By Bernie Woodall
DETROIT (Reuters) - Leaders of the United Auto Workers union scrambled Wednesday to salvage a proposed labor agreement with Ford Motor Co (F.N), warning rank-and-file members that a rejection of the deal could jeopardize investments that would sustain U.S. factory jobs.
With three-fourths of the national Ford union voted counted, 52 percent have rejected the proposed contract, Jimmy Settles, head of the UAW's Ford Department, said at UAW Local 600 in Dearborn, Michigan.
He and other UAW officials appealed to Ford workers still to vote to support the deal or risk losing some of the $9 billion in investments in U.S. factories that Ford has promised in the agreement.

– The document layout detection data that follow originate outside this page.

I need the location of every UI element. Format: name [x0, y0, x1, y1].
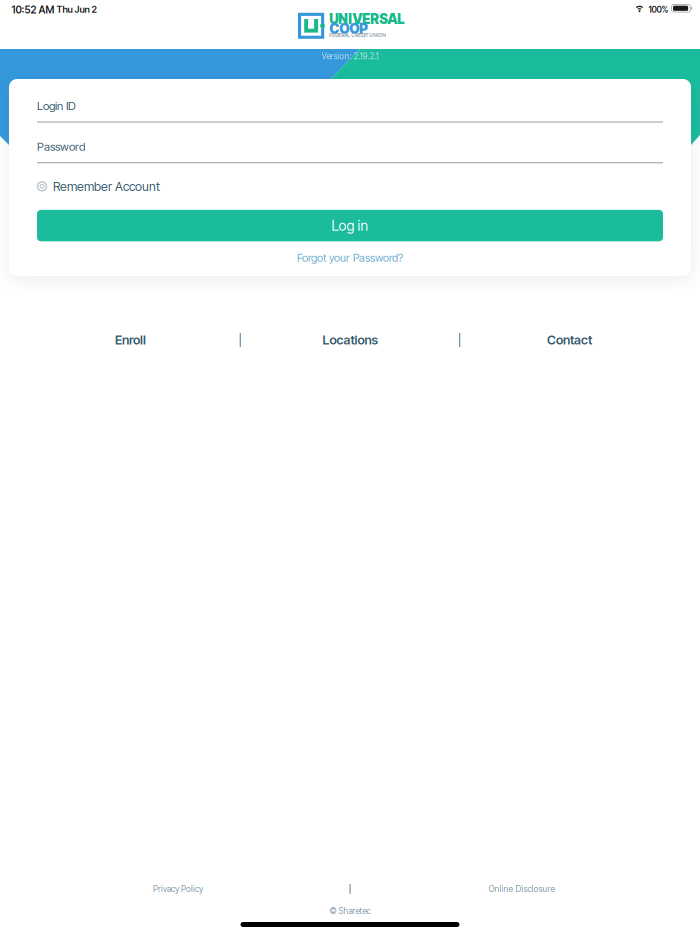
button[interactable]: Contact [460, 330, 678, 350]
staticText: Password [37, 140, 85, 154]
button[interactable]: Log in [37, 210, 663, 241]
staticText: 10:52 AM [12, 4, 54, 16]
staticText: COOP [329, 20, 368, 37]
staticText: Thu Jun 2 [56, 4, 96, 15]
staticText: UNIVERSAL [329, 11, 404, 27]
staticText: Log in [332, 217, 368, 234]
button[interactable]: Privacy Policy [6, 882, 350, 896]
staticText: Version: 2.19.2.1 [322, 51, 378, 61]
staticText: 100% [648, 4, 668, 15]
button[interactable]: Forgot your Password? [37, 251, 663, 265]
button[interactable]: Remember Account [37, 178, 663, 194]
staticText: FEDERAL CREDIT UNION [329, 32, 386, 38]
staticText: © Sharetec [330, 906, 370, 916]
staticText: Enroll [115, 332, 146, 348]
staticText: Remember Account [53, 179, 160, 194]
staticText: Privacy Policy [153, 884, 203, 894]
button[interactable]: Enroll [22, 330, 240, 350]
staticText: Locations [322, 332, 378, 348]
staticText: Contact [547, 332, 592, 348]
staticText: Forgot your Password? [297, 251, 403, 264]
staticText: Login ID [37, 99, 76, 113]
button[interactable]: Online Disclosure [350, 882, 694, 896]
staticText: Online Disclosure [488, 884, 556, 894]
button[interactable]: Locations [241, 330, 459, 350]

"I seriously think that if we don’t ratify it, that (investment) would be in jeopardy,” Settles said. “And that’s job security. If they invest in plants, they don’t close plants.”
Voting extends through Friday night, including at Local 600, which has 8,500 of Ford's nearly 53,000 UAW members.
Final results will not be known until at least Friday night, with a UAW announcement due on Saturday, Settles said. The UAW needs a majority of votes for the contract to be ratified.
UAW leaders have clashed with the rank and file at all of the Detroit Big Three automakers.
A proposed four-year national contract for hourly workers at the U.S. operations of General Motors Co (GM.N) is in doubt because skilled trades workers have voted against it. UAW leaders are working with GM management to resolve the concerns of skilled trades workers, who repair factory equipment.
UAW President Dennis Williams needed two tries to win ratification of a four-year contract for hourly workers in the U.S. operations of Fiat Chrysler Automobiles NV (FCHA.MI)(FCAU.N).
After the first Fiat Chrysler contract was rejected, union leaders renegotiated a deal that put more money in members' paychecks, including a larger bonus for ratifying the agreement.
"WE GAVE UP THE FARM"
UAW leaders say the proposed agreement with Ford is the richest in history. But that hasn't stopped the rank and file from using social media to challenge them, saying the deal does not do enough to make up for pay and benefits that were sacrificed when Ford struggled to restructure during the last recession.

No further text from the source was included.